Scan the entries for lines with the word "Praça" and copy those lines.
↓↓↓
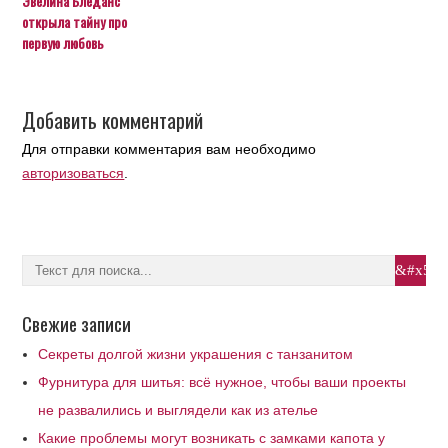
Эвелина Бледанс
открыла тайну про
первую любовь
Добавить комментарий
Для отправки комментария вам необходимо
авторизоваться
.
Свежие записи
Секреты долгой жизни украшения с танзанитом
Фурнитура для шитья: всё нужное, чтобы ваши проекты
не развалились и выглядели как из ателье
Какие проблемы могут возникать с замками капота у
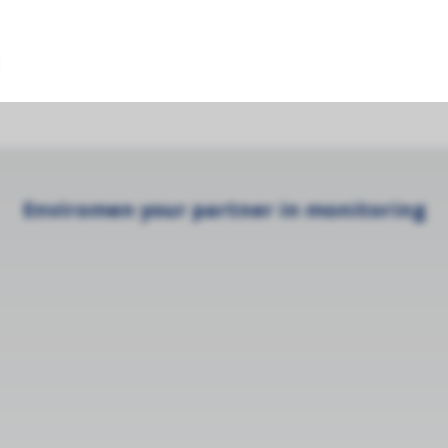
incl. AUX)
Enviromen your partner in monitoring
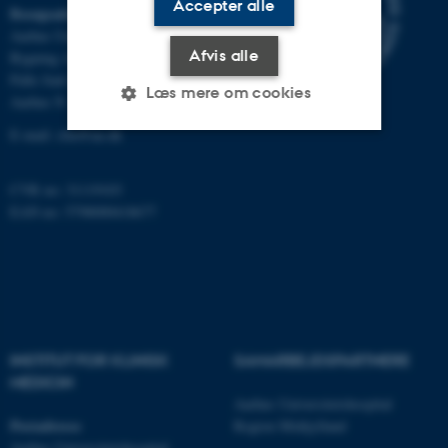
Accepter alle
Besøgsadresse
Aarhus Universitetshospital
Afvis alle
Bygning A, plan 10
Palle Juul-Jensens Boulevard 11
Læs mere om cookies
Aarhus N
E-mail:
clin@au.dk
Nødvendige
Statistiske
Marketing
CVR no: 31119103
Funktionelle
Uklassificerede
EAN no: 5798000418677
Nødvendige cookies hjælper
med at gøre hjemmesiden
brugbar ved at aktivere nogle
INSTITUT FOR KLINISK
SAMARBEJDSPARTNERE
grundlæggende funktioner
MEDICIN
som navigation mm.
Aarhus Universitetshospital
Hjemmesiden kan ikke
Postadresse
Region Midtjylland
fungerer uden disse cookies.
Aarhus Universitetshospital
↑↑↑
↓↓↓
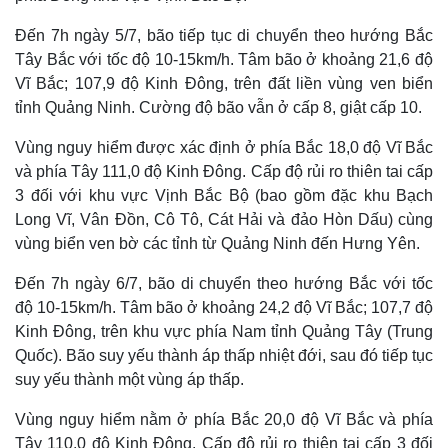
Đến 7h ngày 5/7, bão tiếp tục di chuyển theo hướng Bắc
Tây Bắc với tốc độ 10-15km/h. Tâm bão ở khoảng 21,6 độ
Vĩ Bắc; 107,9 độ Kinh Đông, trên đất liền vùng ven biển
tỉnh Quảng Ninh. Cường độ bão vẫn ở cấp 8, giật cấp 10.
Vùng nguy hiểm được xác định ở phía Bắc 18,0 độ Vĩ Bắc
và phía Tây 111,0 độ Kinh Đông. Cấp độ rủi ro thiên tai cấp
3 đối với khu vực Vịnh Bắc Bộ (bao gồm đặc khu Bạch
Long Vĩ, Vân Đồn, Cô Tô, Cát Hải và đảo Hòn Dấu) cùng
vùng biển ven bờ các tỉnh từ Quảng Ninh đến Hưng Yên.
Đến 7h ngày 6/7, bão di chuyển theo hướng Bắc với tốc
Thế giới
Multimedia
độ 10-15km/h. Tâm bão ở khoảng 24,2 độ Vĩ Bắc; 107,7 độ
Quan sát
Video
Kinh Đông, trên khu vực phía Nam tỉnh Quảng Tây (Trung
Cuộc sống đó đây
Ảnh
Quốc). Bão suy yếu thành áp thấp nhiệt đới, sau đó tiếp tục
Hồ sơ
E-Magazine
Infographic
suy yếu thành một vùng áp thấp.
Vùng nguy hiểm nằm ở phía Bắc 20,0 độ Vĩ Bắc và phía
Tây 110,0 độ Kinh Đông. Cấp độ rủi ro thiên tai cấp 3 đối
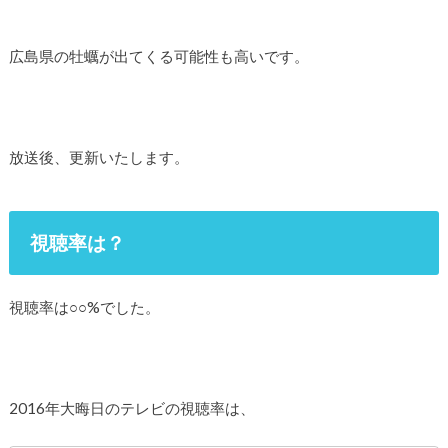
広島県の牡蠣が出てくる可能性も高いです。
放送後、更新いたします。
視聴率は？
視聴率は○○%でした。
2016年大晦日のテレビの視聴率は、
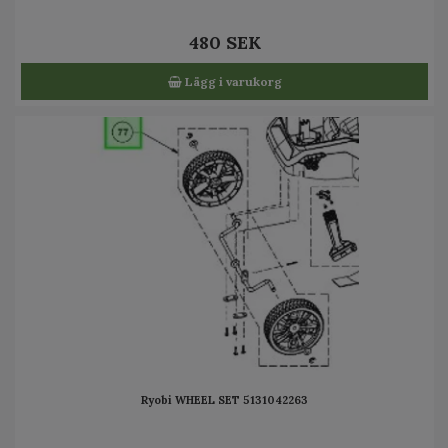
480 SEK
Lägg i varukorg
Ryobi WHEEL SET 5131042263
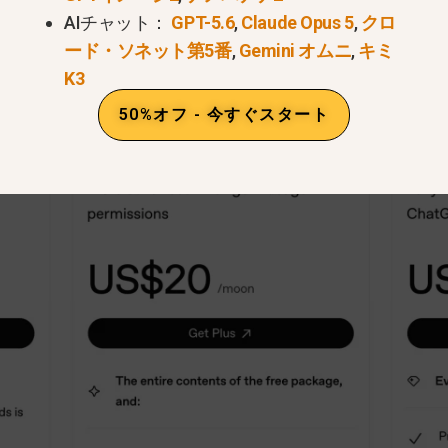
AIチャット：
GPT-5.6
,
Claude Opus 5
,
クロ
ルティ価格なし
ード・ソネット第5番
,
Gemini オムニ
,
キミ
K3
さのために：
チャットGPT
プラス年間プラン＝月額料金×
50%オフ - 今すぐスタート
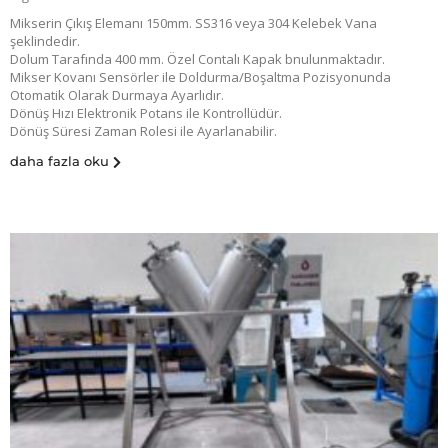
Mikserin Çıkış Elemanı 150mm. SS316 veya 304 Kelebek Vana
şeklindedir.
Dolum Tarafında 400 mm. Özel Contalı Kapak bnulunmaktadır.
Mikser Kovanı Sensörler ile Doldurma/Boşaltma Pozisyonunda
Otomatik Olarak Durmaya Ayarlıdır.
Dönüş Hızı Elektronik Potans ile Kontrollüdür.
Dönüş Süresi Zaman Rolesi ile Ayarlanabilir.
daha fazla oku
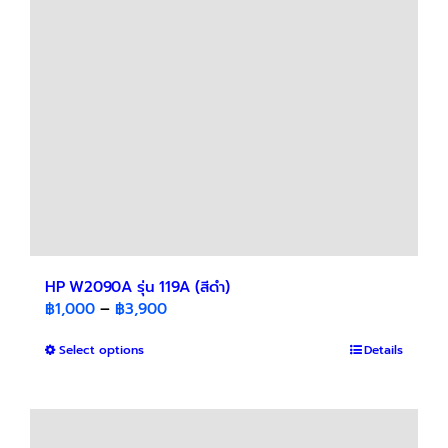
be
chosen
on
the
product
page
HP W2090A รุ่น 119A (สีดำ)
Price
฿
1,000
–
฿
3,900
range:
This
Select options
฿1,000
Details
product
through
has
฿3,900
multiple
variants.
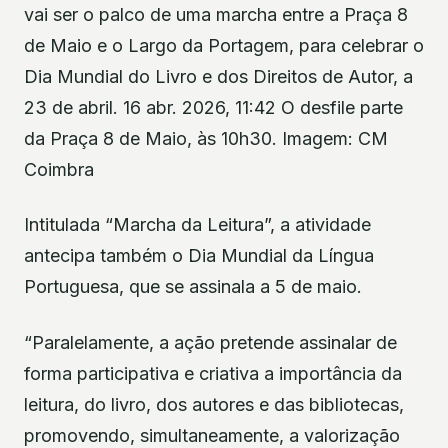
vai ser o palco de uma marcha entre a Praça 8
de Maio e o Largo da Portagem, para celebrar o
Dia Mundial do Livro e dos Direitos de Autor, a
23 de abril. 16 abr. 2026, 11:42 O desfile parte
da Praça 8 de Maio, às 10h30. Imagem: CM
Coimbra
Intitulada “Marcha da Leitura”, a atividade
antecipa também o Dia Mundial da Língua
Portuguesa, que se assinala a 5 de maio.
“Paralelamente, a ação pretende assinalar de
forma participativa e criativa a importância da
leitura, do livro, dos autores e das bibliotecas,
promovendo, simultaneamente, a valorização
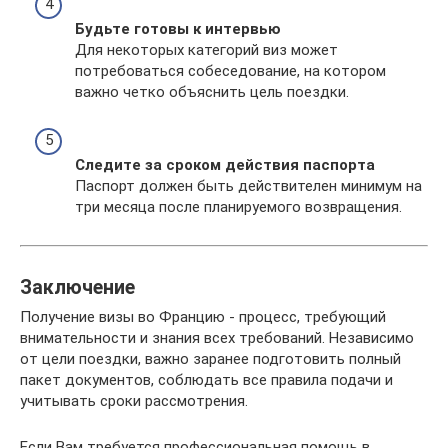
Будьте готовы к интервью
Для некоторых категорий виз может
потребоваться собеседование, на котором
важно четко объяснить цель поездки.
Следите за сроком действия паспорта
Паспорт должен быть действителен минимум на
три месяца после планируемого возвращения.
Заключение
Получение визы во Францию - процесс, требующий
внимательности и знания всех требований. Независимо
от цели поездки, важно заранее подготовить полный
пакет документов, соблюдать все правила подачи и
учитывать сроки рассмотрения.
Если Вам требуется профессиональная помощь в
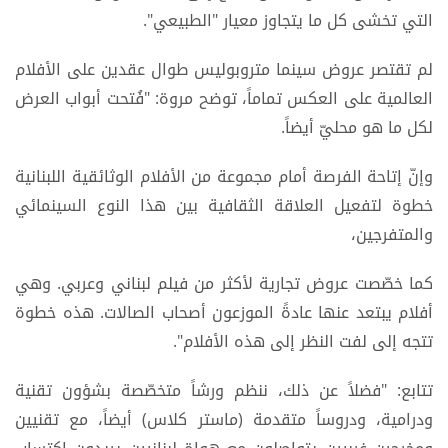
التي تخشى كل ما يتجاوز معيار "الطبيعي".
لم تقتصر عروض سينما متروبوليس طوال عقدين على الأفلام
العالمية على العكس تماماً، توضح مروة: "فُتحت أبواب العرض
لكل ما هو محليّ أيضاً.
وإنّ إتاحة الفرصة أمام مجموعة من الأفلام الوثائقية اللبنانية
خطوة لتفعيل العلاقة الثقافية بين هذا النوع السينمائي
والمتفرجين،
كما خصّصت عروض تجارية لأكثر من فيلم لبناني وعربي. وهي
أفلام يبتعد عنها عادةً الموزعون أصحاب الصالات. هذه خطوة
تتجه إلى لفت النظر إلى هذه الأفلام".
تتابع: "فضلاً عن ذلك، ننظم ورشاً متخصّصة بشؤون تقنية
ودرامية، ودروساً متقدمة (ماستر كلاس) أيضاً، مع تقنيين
↑↑↑
▸ **RESPONSE TO THIS EXERCISE**:
vai ser o palco de uma marcha entre a Praça 8
da Praça 8 de Maio, às 10h30. Imagem: CM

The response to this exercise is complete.